When it comes to programming, most of us write code at a level of abstraction that could be for a computer from the 1960s. Input comes in, you process it, and you produce output. Sure, a call to strcpy might work better on a modern CPU than on an older one, but your basic algorithms are the same. But what if there were ways to define your programs that would work better on modern hardware? That’s what a pre-print book from [Sergey Slotin] answers.

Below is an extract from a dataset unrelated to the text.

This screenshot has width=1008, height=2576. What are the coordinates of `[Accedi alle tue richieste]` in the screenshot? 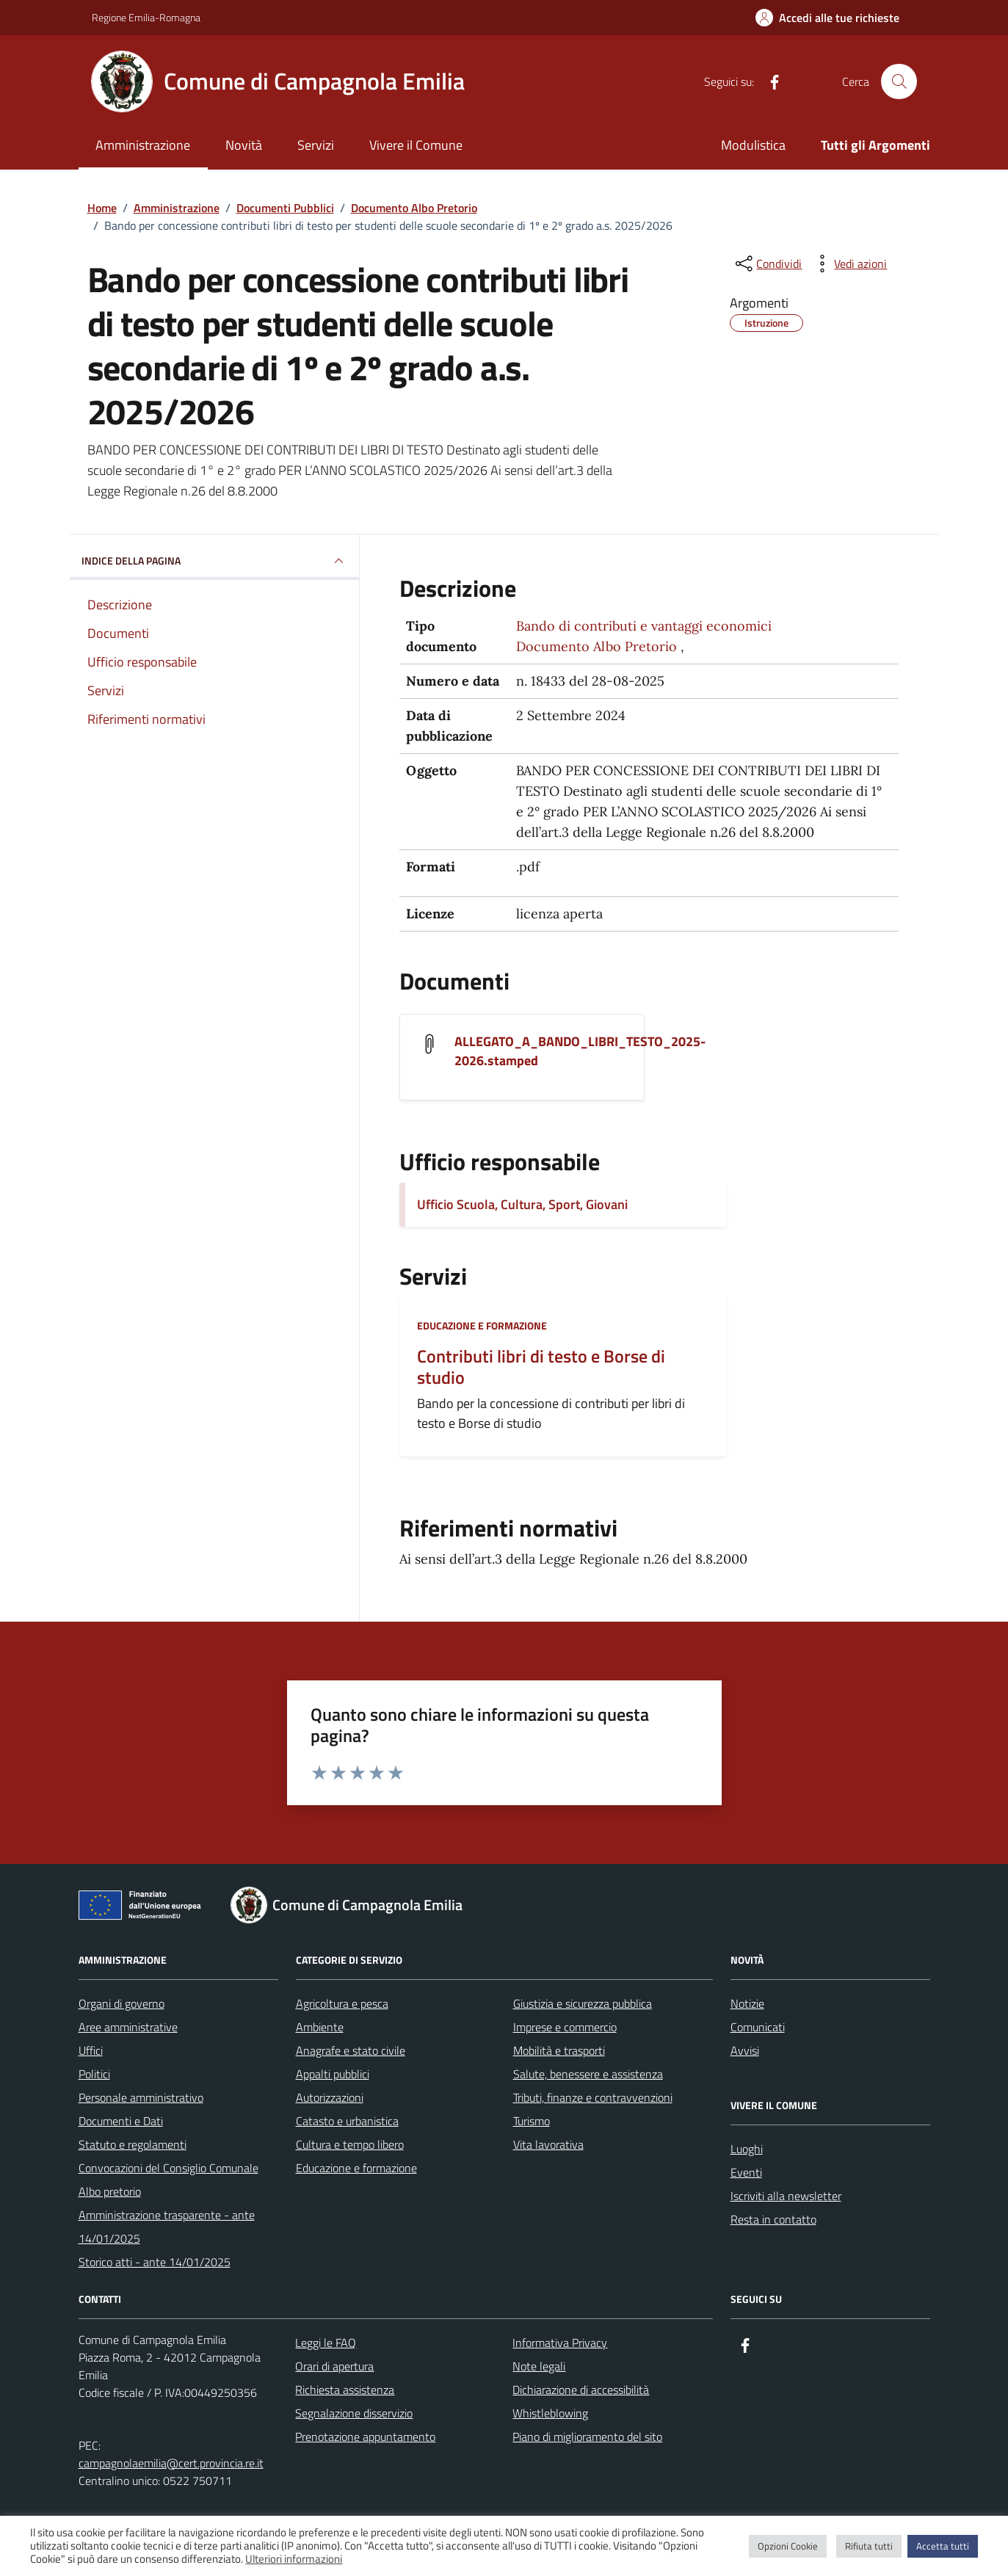 It's located at (827, 17).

As a simple example, consider the effects of branching on pipelining. Nearly all modern computers pipeline. That is, one instruction is fetching data while an older instruction is computing something, while an even older instruction is storing its results. The problem arises when you already have an instruction partially executed when you realize that an earlier instruction caused a branch to another part of your code. Now the pipeline has to be backed out and performance suffers while the pipeline refills. Anything that had an effect has to reverse and everything else needs to be discarded.

That’s bad for performance. Because of this, some CPUs try to predict if a branch is likely to occur or not and then speculatively fill the pipeline for the predicted case. However, you can structure your code, for example, so that it is more obvious how branching will occur or even, for some compilers, explicitly inform the compiler if the branch is likely or not.

As you might expect, techniques like this depend on your CPU and you’ll need to benchmark to show what’s really going on. The text is full of graphs of execution times and an analysis of the generated assembly code for x86 to explain the results. Even something you think is a pretty good algorithm — like binary search, for example, suffers on modern architectures and you can improve its performance with some tricks. Actually, it is interesting that the tricks work on GCC, but don’t make a difference on Clang. Again, you have to measure these things.

Probably 90% of us will never need to use any of the kind of optimization you’ll find in this book. But it is a marvelous book if you enjoy solving puzzles and analyzing complex details. Of course, if you need to squeeze those extra microseconds out of a loop or you are writing a library where performance is important, this might be just the book you are looking for. Although it doesn’t cover many different CPUs, the ideas and techniques will apply to many modern CPU architectures. You’ll just have to do the work to figure out how if you use a different CPU.

We’ve looked at pieces of this sort of thing before. Pipelining, for example. Sometimes, though, optimizing your algorithm isn’t as effective as just changing it for a better one.